Wat dit betreft doet hij denken aan de hoofdpersoon van Bret Easton Ellis' American Psycho, zij 't zonder diens sadistische moordlust. Ook al zou Guggenheimer liefst de hele mensheid 'wurgen' en deinst hij er in de praktijk niet voor terug een minnaar van zijn ex-vrouw met het aids-virus te laten besmetten. Aan de andere kant keren in zijn persoon bepaalde trekken terug, zoals de afkeer van de modale medemens (bijna iedereen is voor Guggenheimer een geboren 'loser'), die behalve aan Ellis' Bateman ook aan Brusselmans' alter ego in diens vorige romans herinneren.
Een merkwaardig kantje is alleen de joodse connectie, via de bejaarde en in de loop van de roman steeds meer dementerende stiefvader. Waarom moest dat zo nodig een jood zijn, reden voor Guggenheimer om zich op zeker moment als 'stiefjood' te betitelen? Misschien probeert Brusselmans op deze manier de 'mythe' van enig dramatisch reliëf te voorzien.
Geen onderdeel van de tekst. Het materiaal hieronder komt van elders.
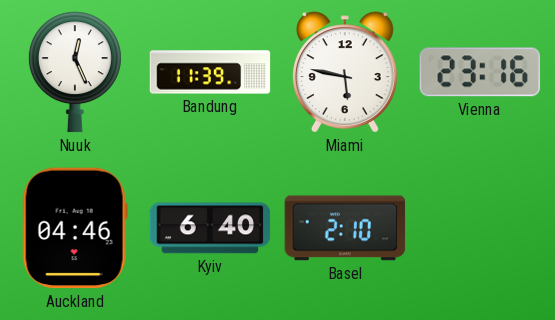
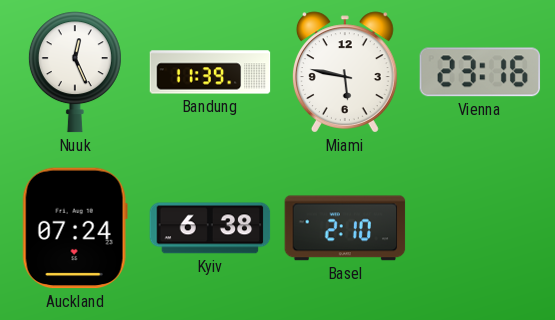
Auckland: 04:46 -> 07:24
Kyiv: 6:40 -> 6:38
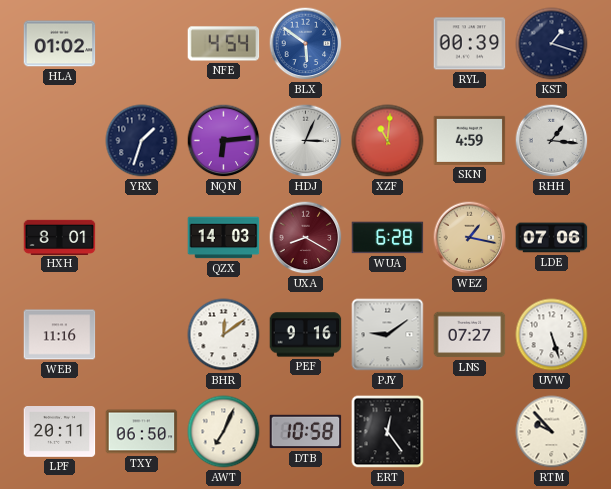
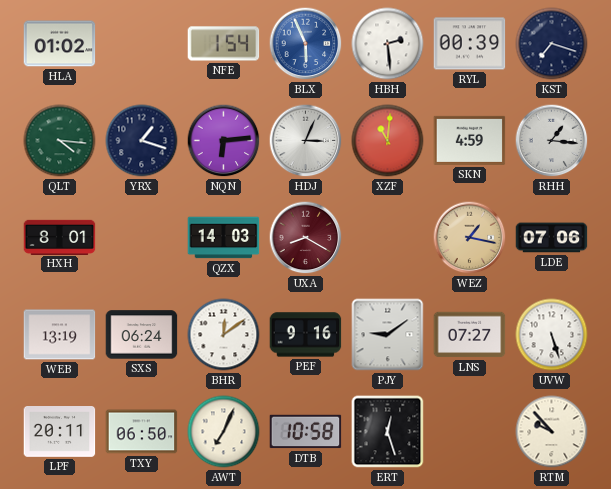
NFE: 4:54 -> 1:54
BLX: 5:51 -> 5:56
HBH: none -> 2:29
KST: 1:18 -> 7:18
QLT: none -> 4:16
YRX: 1:33 -> 1:18
WUA: 6:28 -> none
WEB: 11:16 -> 13:19
SXS: none -> 06:24
ERT: 12:24 -> 12:27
Misschien moet er ook niet al te veel betekenis aan worden gehecht en is het slechts een provocerende grap te meer in dit kolderieke geheel, waarin de schrijver wel vaker zijn best doet om op andermans gevoelige tenen te gaan staan. Zonder dat het - in elk geval buiten Vlaanderen en de wereld van de commerciele televisie - ooit echt pijn doet.
Herman Brusselmans: De terugkeer van Bonanza. Prometheus. f 34,90.